Cholesterol Structure

Cholesterol consists of a tetracyclic cyclopentanoperhydrophenanthrene ring system with a hydroxyl group at position 3, a double bond between carbons 5 and 6, and an eight-carbon isooctyl side chain at position 17. The hydroxyl group makes cholesterol amphipathic, orienting it in membranes with the hydroxyl group at the aqueous interface.

Cholesterol Biosynthesis

Cholesterol synthesis occurs primarily in the liver and begins with acetyl-CoA, a central metabolite in fatty acid oxidation and synthesis. The pathway involves four stages. First, three molecules of acetyl-CoA are condensed to form mevalonate through the action of HMG-CoA synthase and HMG-CoA reductase. HMG-CoA reductase catalyzes the rate-limiting step and is the target of statin drugs. Second, mevalonate is converted to the activated isoprene units isopentenyl pyrophosphate and dimethylallyl pyrophosphate. Third, six isoprene units condense to form squalene, a 30-carbon linear molecule. Fourth, squalene cyclizes to form the steroid ring structure, which is further modified through several steps to yield cholesterol.

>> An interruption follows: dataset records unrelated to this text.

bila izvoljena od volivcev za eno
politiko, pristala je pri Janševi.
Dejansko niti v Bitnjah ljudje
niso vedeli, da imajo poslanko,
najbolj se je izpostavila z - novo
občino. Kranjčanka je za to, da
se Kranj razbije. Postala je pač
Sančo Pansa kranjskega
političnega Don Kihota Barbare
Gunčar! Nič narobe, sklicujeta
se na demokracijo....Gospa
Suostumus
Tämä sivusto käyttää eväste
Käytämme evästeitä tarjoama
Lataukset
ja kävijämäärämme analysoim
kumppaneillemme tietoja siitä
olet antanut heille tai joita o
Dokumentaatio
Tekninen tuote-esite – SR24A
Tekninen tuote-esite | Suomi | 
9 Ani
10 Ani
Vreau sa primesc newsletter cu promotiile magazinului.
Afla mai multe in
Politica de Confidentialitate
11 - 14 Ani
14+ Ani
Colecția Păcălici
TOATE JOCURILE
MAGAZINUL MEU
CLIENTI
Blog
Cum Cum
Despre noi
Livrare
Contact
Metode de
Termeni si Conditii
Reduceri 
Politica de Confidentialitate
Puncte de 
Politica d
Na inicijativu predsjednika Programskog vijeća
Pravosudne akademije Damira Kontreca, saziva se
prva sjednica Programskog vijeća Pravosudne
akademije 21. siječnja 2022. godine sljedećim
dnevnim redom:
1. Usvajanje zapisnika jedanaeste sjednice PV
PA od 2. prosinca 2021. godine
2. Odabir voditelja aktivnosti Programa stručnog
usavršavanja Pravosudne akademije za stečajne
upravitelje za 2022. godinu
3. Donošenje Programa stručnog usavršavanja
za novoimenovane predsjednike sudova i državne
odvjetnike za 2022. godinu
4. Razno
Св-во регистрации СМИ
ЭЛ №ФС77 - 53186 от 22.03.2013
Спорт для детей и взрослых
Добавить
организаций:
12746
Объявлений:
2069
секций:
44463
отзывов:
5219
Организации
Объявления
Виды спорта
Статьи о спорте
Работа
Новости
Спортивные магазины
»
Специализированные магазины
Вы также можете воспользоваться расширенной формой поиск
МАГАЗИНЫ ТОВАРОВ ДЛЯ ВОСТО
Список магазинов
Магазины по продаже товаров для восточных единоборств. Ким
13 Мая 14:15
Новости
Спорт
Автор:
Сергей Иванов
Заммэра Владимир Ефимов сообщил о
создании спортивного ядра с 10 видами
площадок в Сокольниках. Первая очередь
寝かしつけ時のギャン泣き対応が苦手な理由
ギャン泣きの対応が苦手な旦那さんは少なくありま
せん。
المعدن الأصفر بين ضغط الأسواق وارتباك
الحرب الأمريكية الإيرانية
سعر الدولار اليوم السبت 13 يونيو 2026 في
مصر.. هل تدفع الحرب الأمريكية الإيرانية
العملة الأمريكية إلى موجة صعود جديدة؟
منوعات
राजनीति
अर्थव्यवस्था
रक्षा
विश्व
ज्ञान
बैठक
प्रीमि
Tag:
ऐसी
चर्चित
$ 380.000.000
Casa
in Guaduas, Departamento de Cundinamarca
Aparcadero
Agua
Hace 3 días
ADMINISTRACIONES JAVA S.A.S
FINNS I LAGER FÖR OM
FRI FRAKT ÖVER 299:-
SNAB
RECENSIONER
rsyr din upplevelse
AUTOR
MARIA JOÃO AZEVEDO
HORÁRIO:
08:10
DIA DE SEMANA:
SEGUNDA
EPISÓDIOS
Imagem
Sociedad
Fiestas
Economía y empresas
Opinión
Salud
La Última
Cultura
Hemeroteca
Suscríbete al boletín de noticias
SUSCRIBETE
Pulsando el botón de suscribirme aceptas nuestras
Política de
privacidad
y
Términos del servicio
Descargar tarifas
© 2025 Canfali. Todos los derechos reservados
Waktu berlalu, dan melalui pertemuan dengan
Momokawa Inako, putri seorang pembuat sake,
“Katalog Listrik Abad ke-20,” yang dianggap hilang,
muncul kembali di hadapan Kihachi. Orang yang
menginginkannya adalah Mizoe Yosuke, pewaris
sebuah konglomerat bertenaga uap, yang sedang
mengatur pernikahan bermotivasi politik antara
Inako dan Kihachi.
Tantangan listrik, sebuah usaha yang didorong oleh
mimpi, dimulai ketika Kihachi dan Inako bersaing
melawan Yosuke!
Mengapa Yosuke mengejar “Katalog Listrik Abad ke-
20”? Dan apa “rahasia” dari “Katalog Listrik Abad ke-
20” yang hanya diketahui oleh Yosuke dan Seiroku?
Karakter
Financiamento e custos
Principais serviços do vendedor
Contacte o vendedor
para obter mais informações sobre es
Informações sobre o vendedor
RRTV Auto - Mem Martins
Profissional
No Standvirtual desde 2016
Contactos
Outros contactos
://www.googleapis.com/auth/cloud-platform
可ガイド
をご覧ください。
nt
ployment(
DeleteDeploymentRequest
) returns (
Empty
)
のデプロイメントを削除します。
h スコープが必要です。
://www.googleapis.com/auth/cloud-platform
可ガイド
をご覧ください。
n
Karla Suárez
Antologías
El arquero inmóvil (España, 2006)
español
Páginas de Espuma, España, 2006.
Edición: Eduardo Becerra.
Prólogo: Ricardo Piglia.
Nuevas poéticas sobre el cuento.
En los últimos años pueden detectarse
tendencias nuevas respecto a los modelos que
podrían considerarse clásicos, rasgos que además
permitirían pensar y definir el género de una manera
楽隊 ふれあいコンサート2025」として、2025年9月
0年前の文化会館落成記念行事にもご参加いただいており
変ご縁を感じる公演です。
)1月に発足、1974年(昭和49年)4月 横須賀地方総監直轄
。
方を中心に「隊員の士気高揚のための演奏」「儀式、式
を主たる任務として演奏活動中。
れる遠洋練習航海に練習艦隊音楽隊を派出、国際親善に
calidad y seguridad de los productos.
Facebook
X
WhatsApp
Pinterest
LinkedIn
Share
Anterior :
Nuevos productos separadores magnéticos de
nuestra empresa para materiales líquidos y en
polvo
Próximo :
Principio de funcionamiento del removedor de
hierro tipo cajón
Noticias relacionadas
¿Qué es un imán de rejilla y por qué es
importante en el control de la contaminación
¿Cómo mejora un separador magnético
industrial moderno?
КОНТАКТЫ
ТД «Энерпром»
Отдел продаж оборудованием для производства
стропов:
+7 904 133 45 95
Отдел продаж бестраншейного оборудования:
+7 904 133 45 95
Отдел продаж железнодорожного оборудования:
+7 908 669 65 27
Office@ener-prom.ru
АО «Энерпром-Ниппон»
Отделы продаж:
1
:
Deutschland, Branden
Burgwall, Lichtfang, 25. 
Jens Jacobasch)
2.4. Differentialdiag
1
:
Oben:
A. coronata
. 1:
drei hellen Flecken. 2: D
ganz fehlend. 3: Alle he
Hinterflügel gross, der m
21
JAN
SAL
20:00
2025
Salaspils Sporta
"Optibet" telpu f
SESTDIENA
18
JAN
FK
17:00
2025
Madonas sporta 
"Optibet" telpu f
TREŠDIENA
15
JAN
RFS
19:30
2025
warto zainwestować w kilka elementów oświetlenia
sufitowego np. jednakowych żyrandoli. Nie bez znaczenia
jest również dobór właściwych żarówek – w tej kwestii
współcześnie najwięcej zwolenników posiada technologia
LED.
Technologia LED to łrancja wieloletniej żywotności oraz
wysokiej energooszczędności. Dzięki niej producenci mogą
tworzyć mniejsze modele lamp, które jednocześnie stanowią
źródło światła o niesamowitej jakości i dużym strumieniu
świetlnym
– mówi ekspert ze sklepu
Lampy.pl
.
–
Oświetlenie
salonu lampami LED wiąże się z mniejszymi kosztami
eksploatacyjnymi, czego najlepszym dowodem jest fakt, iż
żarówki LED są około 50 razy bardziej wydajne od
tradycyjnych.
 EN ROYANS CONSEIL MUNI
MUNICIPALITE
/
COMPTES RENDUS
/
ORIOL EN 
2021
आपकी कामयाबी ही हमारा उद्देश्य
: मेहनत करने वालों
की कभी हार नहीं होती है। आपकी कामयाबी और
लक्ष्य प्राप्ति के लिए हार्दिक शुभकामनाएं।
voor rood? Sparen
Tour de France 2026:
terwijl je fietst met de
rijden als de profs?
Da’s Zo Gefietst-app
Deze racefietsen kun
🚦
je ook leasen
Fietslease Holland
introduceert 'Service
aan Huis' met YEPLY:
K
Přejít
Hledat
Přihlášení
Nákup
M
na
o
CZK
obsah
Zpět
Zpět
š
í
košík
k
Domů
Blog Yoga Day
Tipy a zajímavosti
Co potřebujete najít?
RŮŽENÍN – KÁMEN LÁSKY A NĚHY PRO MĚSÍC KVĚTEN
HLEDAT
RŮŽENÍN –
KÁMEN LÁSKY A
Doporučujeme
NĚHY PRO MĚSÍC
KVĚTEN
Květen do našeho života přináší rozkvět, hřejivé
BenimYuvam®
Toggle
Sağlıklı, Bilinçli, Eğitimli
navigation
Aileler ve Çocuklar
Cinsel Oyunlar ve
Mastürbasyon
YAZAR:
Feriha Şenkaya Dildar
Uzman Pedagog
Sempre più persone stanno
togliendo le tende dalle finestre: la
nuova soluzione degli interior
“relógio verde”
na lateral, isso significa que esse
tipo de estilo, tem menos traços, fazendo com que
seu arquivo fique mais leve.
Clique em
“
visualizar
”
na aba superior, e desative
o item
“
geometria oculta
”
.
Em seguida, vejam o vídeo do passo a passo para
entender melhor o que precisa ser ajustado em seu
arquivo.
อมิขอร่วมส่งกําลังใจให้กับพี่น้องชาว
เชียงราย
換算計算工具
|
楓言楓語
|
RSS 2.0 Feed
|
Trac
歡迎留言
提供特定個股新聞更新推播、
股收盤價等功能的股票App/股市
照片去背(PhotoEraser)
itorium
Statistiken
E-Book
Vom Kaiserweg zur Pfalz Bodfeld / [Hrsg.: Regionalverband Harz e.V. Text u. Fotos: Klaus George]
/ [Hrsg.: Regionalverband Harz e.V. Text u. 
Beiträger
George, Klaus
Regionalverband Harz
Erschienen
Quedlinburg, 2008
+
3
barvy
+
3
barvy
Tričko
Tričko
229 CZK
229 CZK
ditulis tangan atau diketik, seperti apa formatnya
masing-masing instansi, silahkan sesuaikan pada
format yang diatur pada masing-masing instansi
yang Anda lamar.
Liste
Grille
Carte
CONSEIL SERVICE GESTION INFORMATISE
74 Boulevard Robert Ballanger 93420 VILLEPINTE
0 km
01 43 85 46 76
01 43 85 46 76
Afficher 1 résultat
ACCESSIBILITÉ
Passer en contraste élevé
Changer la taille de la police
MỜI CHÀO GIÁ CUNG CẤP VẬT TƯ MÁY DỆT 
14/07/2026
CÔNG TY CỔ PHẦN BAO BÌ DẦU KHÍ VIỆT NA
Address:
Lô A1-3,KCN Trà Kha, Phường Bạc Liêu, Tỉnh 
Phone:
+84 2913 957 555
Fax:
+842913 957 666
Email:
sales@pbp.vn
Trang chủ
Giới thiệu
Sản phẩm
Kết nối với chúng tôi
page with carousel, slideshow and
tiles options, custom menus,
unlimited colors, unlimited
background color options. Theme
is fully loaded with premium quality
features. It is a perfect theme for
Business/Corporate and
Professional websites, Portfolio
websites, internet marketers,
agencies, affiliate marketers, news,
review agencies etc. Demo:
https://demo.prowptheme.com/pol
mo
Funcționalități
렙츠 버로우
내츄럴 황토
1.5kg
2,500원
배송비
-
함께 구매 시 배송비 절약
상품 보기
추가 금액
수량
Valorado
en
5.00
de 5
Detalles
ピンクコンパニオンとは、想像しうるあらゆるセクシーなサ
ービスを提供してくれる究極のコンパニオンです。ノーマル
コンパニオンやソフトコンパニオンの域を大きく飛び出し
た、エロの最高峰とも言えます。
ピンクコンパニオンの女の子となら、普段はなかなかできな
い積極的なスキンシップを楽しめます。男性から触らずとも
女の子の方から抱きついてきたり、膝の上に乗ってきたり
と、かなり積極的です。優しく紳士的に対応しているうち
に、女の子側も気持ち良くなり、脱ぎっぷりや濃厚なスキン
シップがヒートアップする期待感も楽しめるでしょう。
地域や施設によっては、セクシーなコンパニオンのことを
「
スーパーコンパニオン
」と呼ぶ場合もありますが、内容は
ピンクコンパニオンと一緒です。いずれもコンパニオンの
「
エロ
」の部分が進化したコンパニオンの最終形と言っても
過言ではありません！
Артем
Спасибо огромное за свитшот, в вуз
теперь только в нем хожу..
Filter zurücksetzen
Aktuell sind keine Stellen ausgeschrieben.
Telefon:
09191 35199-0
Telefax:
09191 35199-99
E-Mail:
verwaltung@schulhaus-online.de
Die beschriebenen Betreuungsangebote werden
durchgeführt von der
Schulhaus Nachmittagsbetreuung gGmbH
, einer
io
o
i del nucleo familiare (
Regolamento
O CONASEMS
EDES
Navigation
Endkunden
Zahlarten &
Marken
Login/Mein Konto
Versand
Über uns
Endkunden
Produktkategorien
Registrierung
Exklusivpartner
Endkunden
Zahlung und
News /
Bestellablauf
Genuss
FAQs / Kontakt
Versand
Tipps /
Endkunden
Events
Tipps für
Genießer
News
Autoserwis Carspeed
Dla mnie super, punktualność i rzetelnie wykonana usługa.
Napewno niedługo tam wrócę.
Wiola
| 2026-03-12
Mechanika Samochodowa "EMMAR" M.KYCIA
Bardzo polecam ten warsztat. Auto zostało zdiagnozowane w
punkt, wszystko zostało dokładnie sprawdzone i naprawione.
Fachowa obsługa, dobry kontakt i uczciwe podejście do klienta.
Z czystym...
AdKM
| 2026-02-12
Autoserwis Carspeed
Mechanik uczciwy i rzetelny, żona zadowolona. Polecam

Regulation of Cholesterol Synthesis

Cholesterol synthesis is regulated primarily at the level of HMG-CoA reductase activity, through multiple mechanisms. High cholesterol levels decrease transcription of the HMG-CoA reductase gene by reducing the nuclear levels of SREBP transcription factors. Cholesterol also promotes the degradation of HMG-CoA reductase protein and inhibits its activity through phosphorylation. Insulin upregulates cholesterol synthesis, while glucagon inhibits it.

Bile Acid Synthesis

The liver converts cholesterol into bile acids, the major route of cholesterol elimination from the body. The rate-limiting enzyme is cholesterol 7-alpha-hydroxylase, which adds a hydroxyl group to the steroid ring. Bile acids are conjugated with glycine or taurine to form bile salts, which are secreted into bile and stored in the gallbladder. Bile salts emulsify dietary fats in the small intestine, facilitating their digestion and absorption.

Steroid Hormone Synthesis

Cholesterol is the precursor for all steroid hormones. Pregnenolone is formed by side-chain cleavage and serves as the parent compound for all other steroid hormones. These include mineralocorticoids such as aldosterone, which regulate salt and water balance, glucocorticoids such as cortisol, which regulate metabolism and immune function, and sex hormones including androgens, estrogens, and progestins.

Vitamin D Synthesis

7-Dehydrocholesterol, a derivative of cholesterol, is converted to cholecalciferol in the skin upon exposure to ultraviolet light. Cholecalciferol is then hydroxylated in the liver to 25-hydroxycholecalciferol and in the kidney to the active form, 1,25-dihydroxycholecalciferol, which regulates calcium and phosphate metabolism.

Disorders of Cholesterol Metabolism

Familial hypercholesterolemia results from mutations in the LDL receptor, leading to elevated blood cholesterol and premature atherosclerosis. Sitosterolemia is a rare disorder of increased intestinal absorption and decreased biliary excretion of plant sterols and cholesterol. Smith-Lemli-Opitz syndrome is caused by a defect in 7-dehydrocholesterol reductase, resulting in reduced cholesterol synthesis and multiple developmental abnormalities.